Every year, millions of American workers assume their health insurance will protect them if they become sick or injured. But a growing body of data shows that assumption is increasingly unreliable, with large providers continuing to deny a significant share of claims — even when patients follow coverage rules.
According to recent national figures, roughly 19% of in-network insurance claims were denied in 2023, and in some states denial rates exceeded 30%. Despite the scale of rejected claims, fewer than one percent of consumers filed appeals. For many families, that means absorbing medical bills out of pocket or delaying treatment entirely.
A new analysis from J. Price McNamara, a leading ERISA and insurance denial attorney, highlights how widespread denial patterns effectively strip workers of benefits they have paid for. The findings also reveal that the burden does not fall evenly — with working-class Americans, particularly those in physically demanding, lower-wage industries, bearing the greatest risk.
A System That Wears Workers Down
Under federal law, and through the Employee Retirement Income Security Act (ERISA), workers technically have the right to challenge denied claims. The Employee Benefits Security Administration (EBSA) recovers hundreds of millions of dollars in wrongfully denied benefits each year.
But exercising those rights remains daunting in practice.
Workers who try to challenge denials often face:
- complex procedural rules
- strict deadlines
- heavy documentation requirements
- lengthy wait times
- intimidating legal language
Research cited in the analysis shows that many Americans give up before even finishing the process — not because their claims lack merit, but because they lack the time, resources, or legal support to fight back. Yet when appeals are made, a meaningful share succeed, underscoring that many denials were never justified to begin with.
The Workers Hurt Most
Denied claims affect people in every sector, but the consequences fall disproportionately on:
- lower-income workers
- high-risk labor sectors
- employees at smaller firms
- those with limited disability coverage
These workers are already more vulnerable to injury and less likely to have deep financial reserves. A single denied claim can trigger debt, delayed recovery, job loss, and long-term financial insecurity — turning a medical setback into a cascading economic crisis.
A Quiet Economic Crisis
Experts argue that widespread denials now function, in effect, like a hidden financial tax on working Americans. Families continue paying premiums, yet when they need benefits most, they often receive nothing in return.
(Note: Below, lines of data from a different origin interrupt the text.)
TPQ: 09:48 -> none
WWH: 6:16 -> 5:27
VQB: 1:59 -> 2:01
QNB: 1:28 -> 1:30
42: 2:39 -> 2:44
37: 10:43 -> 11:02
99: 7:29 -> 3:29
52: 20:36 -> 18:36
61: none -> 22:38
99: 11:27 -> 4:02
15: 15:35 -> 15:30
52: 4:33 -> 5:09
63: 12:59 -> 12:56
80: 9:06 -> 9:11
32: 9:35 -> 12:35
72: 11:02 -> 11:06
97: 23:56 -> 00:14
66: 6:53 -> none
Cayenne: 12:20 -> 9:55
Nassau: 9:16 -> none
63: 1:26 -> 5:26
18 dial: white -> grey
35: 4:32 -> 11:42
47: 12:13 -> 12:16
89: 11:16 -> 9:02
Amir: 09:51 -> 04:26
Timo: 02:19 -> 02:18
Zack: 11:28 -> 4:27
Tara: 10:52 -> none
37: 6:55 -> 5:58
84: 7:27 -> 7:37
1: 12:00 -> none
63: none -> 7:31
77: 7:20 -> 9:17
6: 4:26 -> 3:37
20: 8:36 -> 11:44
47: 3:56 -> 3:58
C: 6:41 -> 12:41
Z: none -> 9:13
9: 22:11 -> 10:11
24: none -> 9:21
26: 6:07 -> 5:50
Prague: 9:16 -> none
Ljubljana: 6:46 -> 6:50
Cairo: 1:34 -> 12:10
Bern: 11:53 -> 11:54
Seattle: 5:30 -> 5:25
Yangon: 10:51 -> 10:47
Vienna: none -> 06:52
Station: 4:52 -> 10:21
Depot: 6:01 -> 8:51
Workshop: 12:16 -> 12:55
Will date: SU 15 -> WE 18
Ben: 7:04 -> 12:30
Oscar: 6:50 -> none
Federal watchdogs have warned that a lack of transparency, inconsistent reporting, and limited public accountability allow problematic denial practices to persist.
Why Legal Support Matters
From a legal perspective, McNamara’s review emphasizes that millions of denied Americans simply do not know they can fight back — or believe they will lose if they try. Attorneys specializing in ERISA and insurance denial cases continue to demonstrate the opposite: many claims can be overturned with proper representation.
The analysis frames denied benefits not merely as a bureaucratic inconvenience but as a growing economic and moral issue — one that affects household stability, workforce participation, community wellbeing, and national productivity.
The Bottom Line
Denied health and disability claims are no longer isolated administrative disputes. They represent a widespread and escalating threat to American workers, particularly those least able to absorb sudden financial shocks.
For individuals facing denied benefits, seeking experienced legal counsel can mean the difference between financial devastation and receiving the coverage they were promised. According to McNamara, workers should understand that a denial is not the end of the process — and they do not have to face it alone.